J. R. Raphael | Sept. 5, 2008
There's ample reason to be excited about the release, and just as much reason to be wary.

SAN FRANCISCO, 3 SEPTEMBER 2008 - The first beta of Chrome, Google's long-in-development Internet browser, became available Tuesday afternoon for Windows Vista and XP users, with Mac and Linux editions soon to follow. There's ample reason to be excited about the release, and just as much reason to be wary.

Seven Reasons Chrome Could Be Cool

1. It won't crash.

Perhaps Chrome's biggest draw is its multiprocess architecture, which, in a nutshell, protects you from having a bad Web page or application take your browser down. Every tab, window, and plug-in runs in its own environment--so one faulty site won't affect anything else that you have open. This approach also adds another layer of security by isolating each site and application within a limited environment.

2. It's really fast.

Again because of the multiprocess foundation, one slow site won't drag down the rest of your browsing. Instead, you can effortlessly click to another tab or window. With plug-ins, the arrangement works similarly: If you open a site that has a slow-loading Java ad, for example, the Java itself will be isolated and the rest of the page won't be affected. The program itself opens within seconds of when you click the icon, too--a distinct advantage over some slower-loading alternatives.

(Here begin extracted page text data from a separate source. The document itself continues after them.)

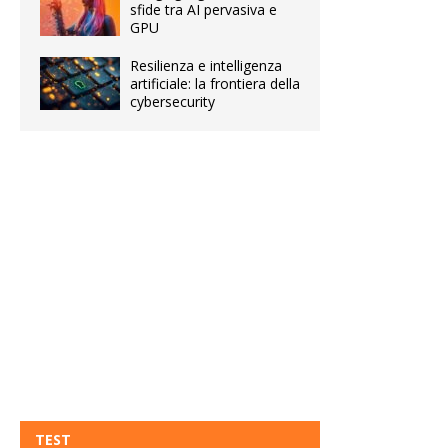
sfide tra AI pervasiva e
GPU
Resilienza e intelligenza
artificiale: la frontiera della
cybersecurity
TEST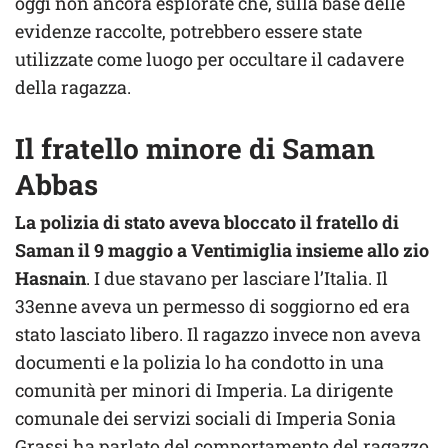
oggi non ancora esplorate che, sulla base delle
evidenze raccolte, potrebbero essere state
utilizzate come luogo per occultare il cadavere
della ragazza.
Il fratello minore di Saman
Abbas
La polizia di stato aveva bloccato il fratello di
Saman il 9 maggio a Ventimiglia insieme allo zio
Hasnain
. I due stavano per lasciare l’Italia. Il
33enne aveva un permesso di soggiorno ed era
stato lasciato libero. Il ragazzo invece non aveva
documenti e la polizia lo ha condotto in una
comunità per minori di Imperia. La dirigente
comunale dei servizi sociali di Imperia Sonia
Grassi ha parlato del comportamento del ragazzo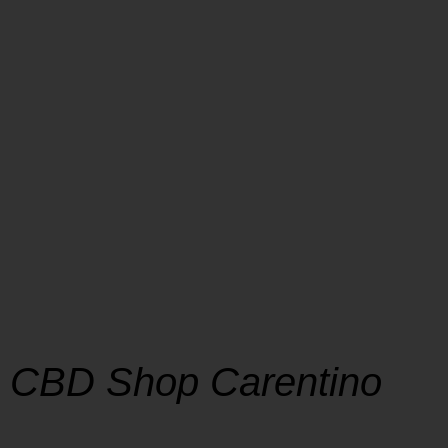
CBD Shop Carentino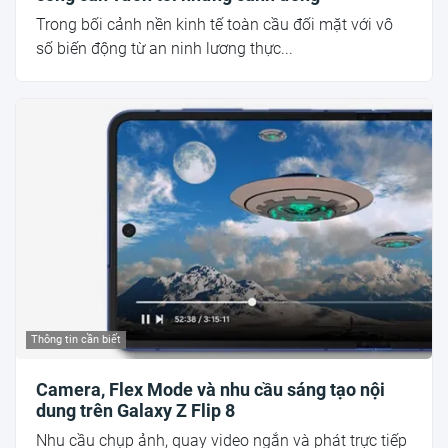
Trong bối cảnh nền kinh tế toàn cầu đối mặt với vô
số biến động từ an ninh lương thực...
Thông tin cần biết
Camera, Flex Mode và nhu cầu sáng tạo nội
dung trên Galaxy Z Flip 8
Nhu cầu chụp ảnh, quay video ngắn và phát trực tiếp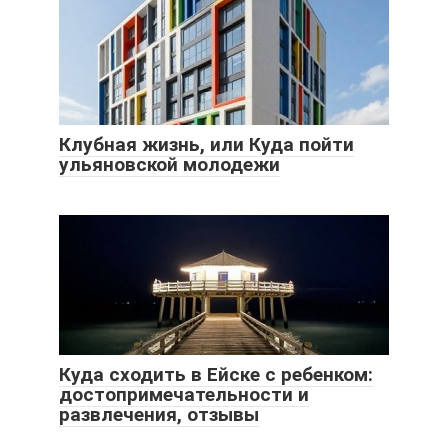
Клубная жизнь, или Куда пойти
ульяновской молодежи
Куда сходить в Ейске с ребенком:
достопримечательности и
развлечения, отзывы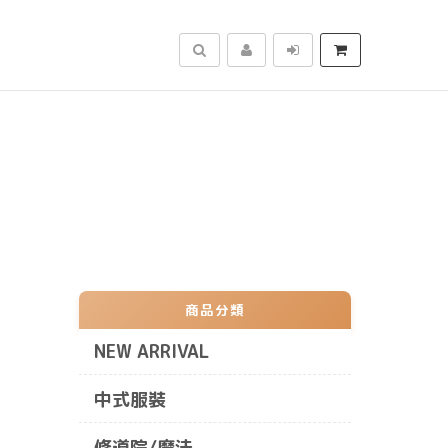
搜尋
商品分類
NEW ARRIVAL
中式服裝
修道院/魔法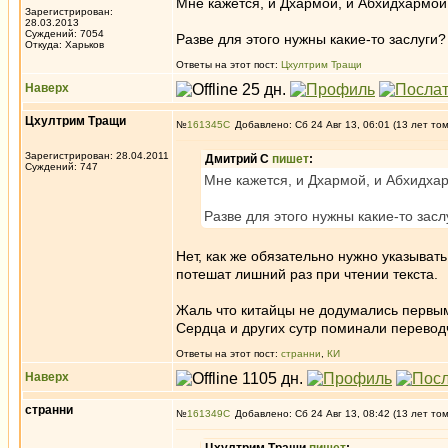
Мне кажется, и Дхармой, и Абхидхармо
Зарегистрирован:
28.03.2013
Суждений: 7054
Разве для этого нужны какие-то заслуги?
Откуда: Харьков
Ответы на этот пост:
Цхултрим Тращи
Наверх
Цхултрим Тращи
№
161345
Добавлено: Сб 24 Авг 13, 06:01 (13 лет то
Зарегистрирован: 28.04.2011
Дмитрий С
пишет
:
Суждений: 747
Мне кажется, и Дхармой, и Абхидха
Разве для этого нужны какие-то засл
Нет, как же обязательно нужно указывать
потешат лишний раз при чтении текста.
Жаль что китайцы не додумались первым
Сердца и других сутр поминали перевод
Ответы на этот пост:
странни
,
КИ
Наверх
странни
№
161349
Добавлено: Сб 24 Авг 13, 08:42 (13 лет то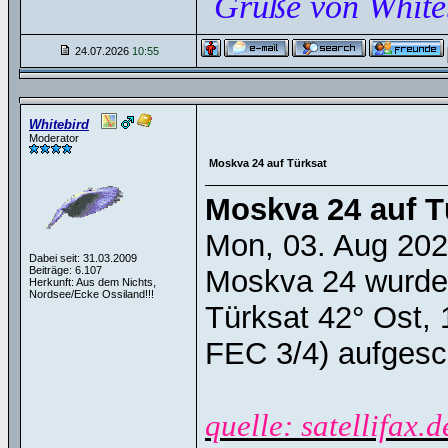
Grüße von White
24.07.2026
10:55
Whitebird
Moderator
Moskva 24 auf Türksat
Moskva 24 auf T
Mon, 03. Aug 20
Dabei seit: 31.03.2009
Beiträge: 6.107
Moskva 24 wurde 
Herkunft: Aus dem Nichts,
Nordsee/Ecke Ossiland!!!
Türksat 42° Ost, 
FEC 3/4) aufgesch
quelle: satellifax.d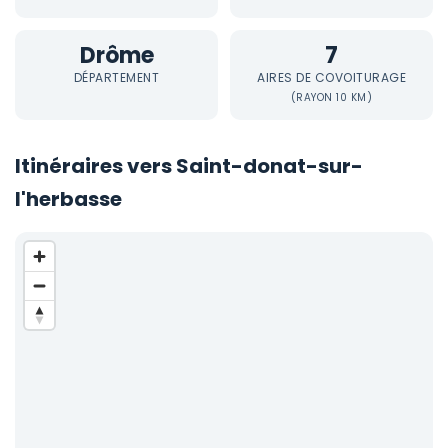
Drôme
7
DÉPARTEMENT
AIRES DE COVOITURAGE
(RAYON 10 KM)
Itinéraires vers Saint-donat-sur-
l'herbasse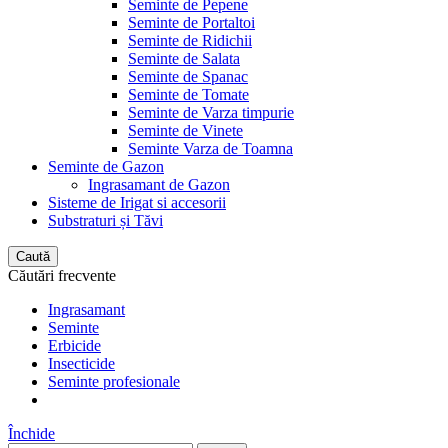
Seminte de Pepene
Seminte de Portaltoi
Seminte de Ridichii
Seminte de Salata
Seminte de Spanac
Seminte de Tomate
Seminte de Varza timpurie
Seminte de Vinete
Seminte Varza de Toamna
Seminte de Gazon
Ingrasamant de Gazon
Sisteme de Irigat si accesorii
Substraturi și Tăvi
Caută
Căutări frecvente
Ingrasamant
Seminte
Erbicide
Insecticide
Seminte profesionale
Închide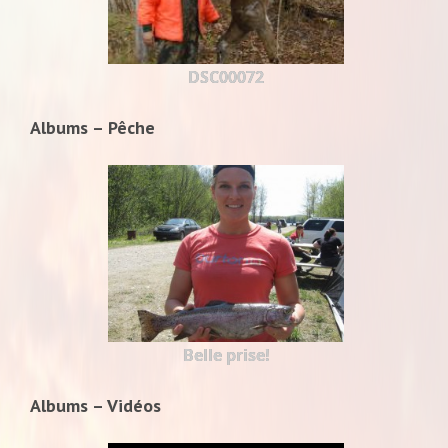
DSC00072
Albums – Pêche
Belle prise!
Albums – Vidéos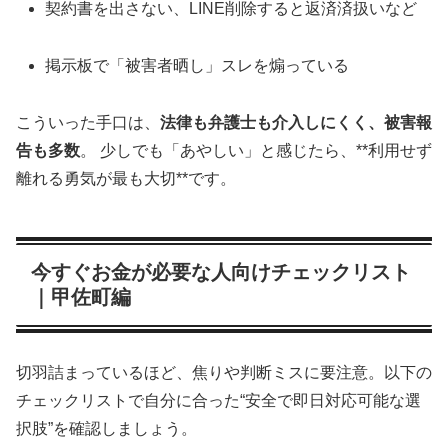
契約書を出さない、LINE削除すると返済済扱いなど
掲示板で「被害者晒し」スレを煽っている
こういった手口は、
法律も弁護士も介入しにくく、被害報
告も多数
。 少しでも「あやしい」と感じたら、**利用せず
離れる勇気が最も大切**です。
今すぐお金が必要な人向けチェックリスト
｜甲佐町編
切羽詰まっているほど、焦りや判断ミスに要注意。以下の
チェックリストで自分に合った“安全で即日対応可能な選
択肢”を確認しましょう。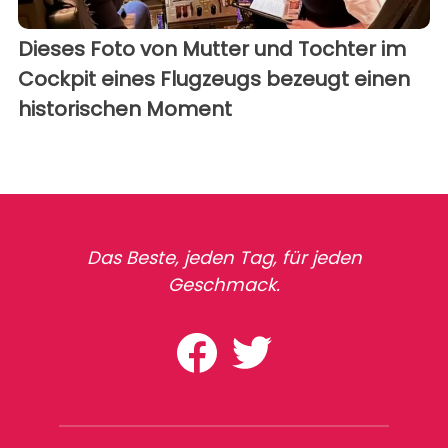
Dieses Foto von Mutter und Tochter im
Cockpit eines Flugzeugs bezeugt einen
historischen Moment
Das Beste, jeden Tag, für jeden
Geschmack.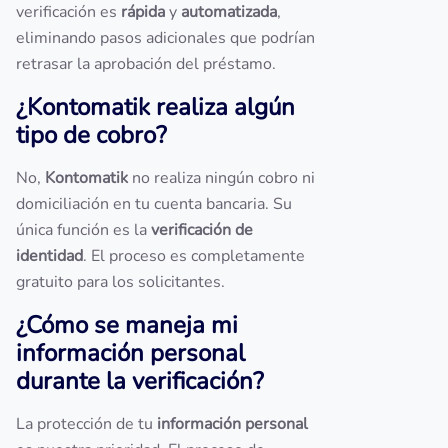
verificación es
rápida
y
automatizada
,
eliminando pasos adicionales que podrían
retrasar la aprobación del préstamo.
¿Kontomatik realiza algún
tipo de cobro?
No,
Kontomatik
no realiza ningún cobro ni
domiciliación en tu cuenta bancaria. Su
única función es la
verificación de
identidad
. El proceso es completamente
gratuito para los solicitantes.
¿Cómo se maneja mi
información personal
durante la verificación?
La protección de tu
información personal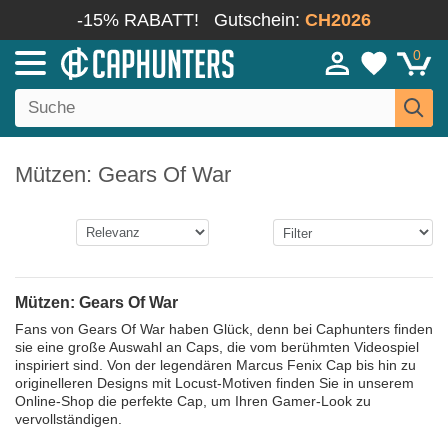
-15% RABATT!
Gutschein:
CH2026
0
Mützen: Gears Of War
Mützen: Gears Of War
Fans von Gears Of War haben Glück, denn bei Caphunters finden
sie eine große Auswahl an Caps, die vom berühmten Videospiel
inspiriert sind. Von der legendären Marcus Fenix Cap bis hin zu
originelleren Designs mit Locust-Motiven finden Sie in unserem
Online-Shop die perfekte Cap, um Ihren Gamer-Look zu
vervollständigen.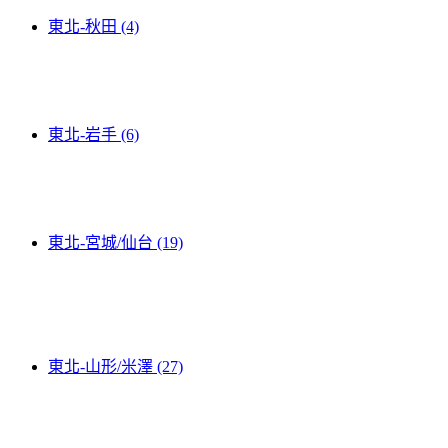
東北-秋田 (4)
東北-岩手 (6)
東北-宮城/仙台 (19)
東北-山形/米澤 (27)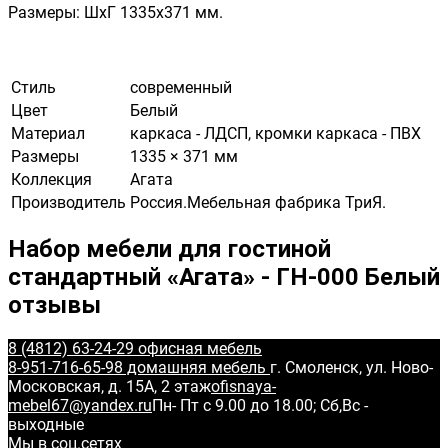
Размеры: ШхГ 1335х371 мм.
Стиль
современный
Цвет
Белый
Материал
каркаса - ЛДСП, кромки каркаса - ПВХ
Размеры
1335 × 371 мм
Коллекция
Агата
Производитель
Россия.Мебельная фабрика ТриЯ.
Набор мебели для гостиной
стандартный «Агата» - ГН-000 Белый
отзывы
8 (4812) 63-24-29 офисная мебель
8-951-716-65-98 домашняя мебель
г. Смоленск, ул. Ново-
Московская, д. 15А, 2 этаж
ofisnaya-
mebel67@yandex.ru
Пн- Пт с 9.00 до 18.00; Сб,Вс -
выходные
Мы в соц.сетях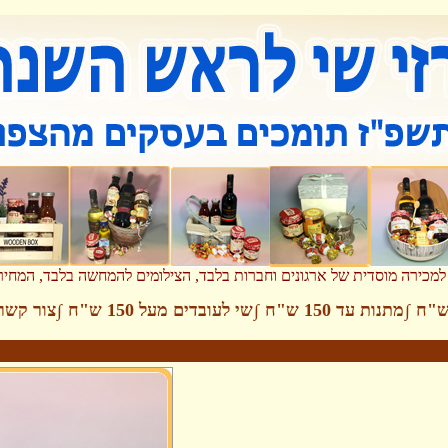
 של אנשים בעלי צרכים מיוחדים, מארזי שי לראש השנה, אריזות שי לחג, תרומה לקהילה, סלסלות שי, מתנות לראש השנה, נוער בסיכון, שי לר
למכירה מוסדית של ארגונים וחברות בלבד, הצילומים להמחשה בלבד, המחי
∫
מתנות עד 150 ש"ח
∫
שי לעובדים מעל 150 ש"ח
∫
צור קשר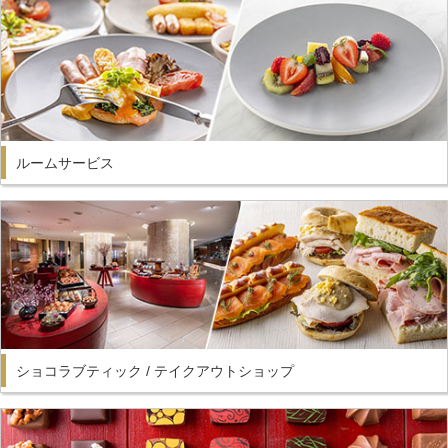
ルームサービス
ショコラブティック / テイクアウトショップ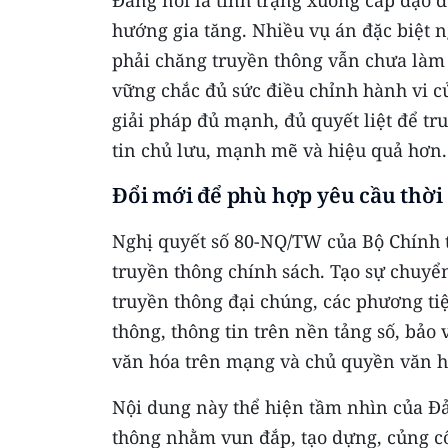
Đáng nói là tình trạng xuống cấp đạo 
hướng gia tăng. Nhiều vụ án đặc biệt n
phải chăng truyền thông vẫn chưa làm 
vững chắc đủ sức điều chỉnh hành vi c
giải pháp đủ mạnh, đủ quyết liệt để tr
tin chủ lưu, mạnh mẽ và hiệu quả hơn.
Đổi mới để phù hợp yêu cầu thời 
Nghị quyết số 80-NQ/TW của Bộ Chính tr
truyền thông chính sách. Tạo sự chuyể
truyền thông đại chúng, các phương tiệ
thông, thông tin trên nền tảng số, bảo 
văn hóa trên mạng và chủ quyền văn h
Nội dung này thể hiện tầm nhìn của Đ
thông nhằm vun đắp, tạo dựng, củng c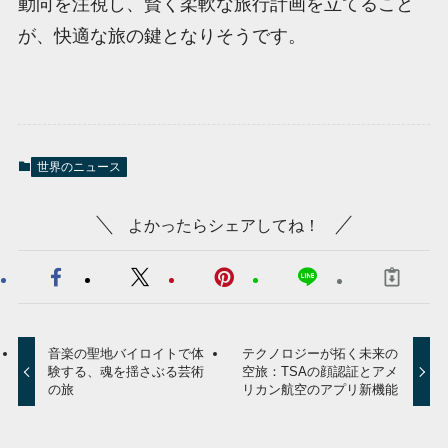
動向を注視し、賢く柔軟な旅行計画を立てること
が、快適な旅の鍵となりそうです。
世界のニュース
よかったらシェアしてね！
音楽の聖地バイロイトで体
テクノロジーが拓く未来の
験する、魂を揺さぶる芸術
空旅：TSAの顔認証とアメ
の旅
リカン航空のアプリ新機能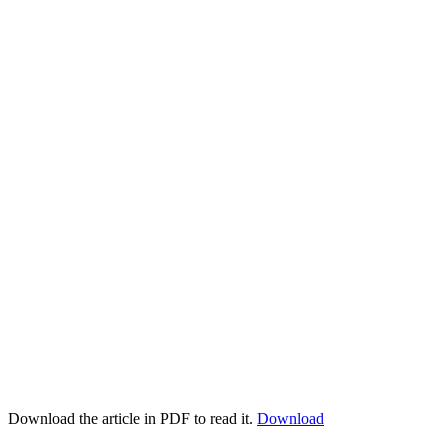
Download the article in PDF to read it.
Download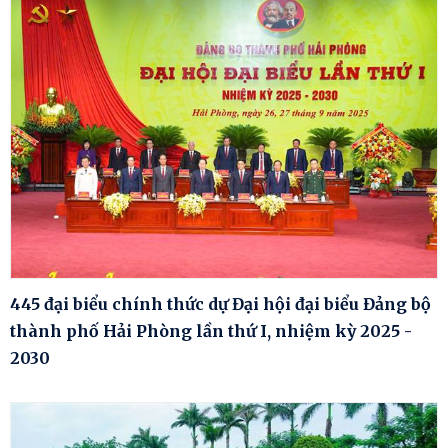
445 đại biểu chính thức dự Đại hội đại biểu Đảng bộ
thành phố Hải Phòng lần thứ I, nhiệm kỳ 2025 -
2030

3. You barely notice it's there.

Calling the design of Chrome's interface streamlined is an understatement. The program barely looks like a program, and the vast majority of your screen space is devoted to the site you're visiting--with no buttons or logos hogging space. Chrome's designers say that they wanted people to forget they were even using a browser, and it comes pretty close to achieving that goal.

4. It makes searching simpler.

One of Chrome's signature features is its Omnibox, an integrated all-purpose bar at the top of the browser. You can type in a URL or a search term--or both--and Chrome takes you to the right place without asking any questions. Omnibox can learn what you like, too--a talent that goes beyond the obvious automatic completion function. Say that you want to use the PCWorld.com search function, for example. Once you've visited the site once, Chrome will remember that PCWorld.com has its own search box and will give you the option of using it right from Omnibox. The function thus automates keyword searches.

5. It gives you more control over tabs.

Chrome gives the idea of tabbed browsing new power. You can grab a tab and drag it out into its own individual window. Or you can drag and drop tabs into existing windows to combine them. Chrome also gives you the option of starting up in any tab configuration you want--whether a custom setup or the set of tabs you had open in your previous session. Other browsers require third-party add-ons to provide this capability.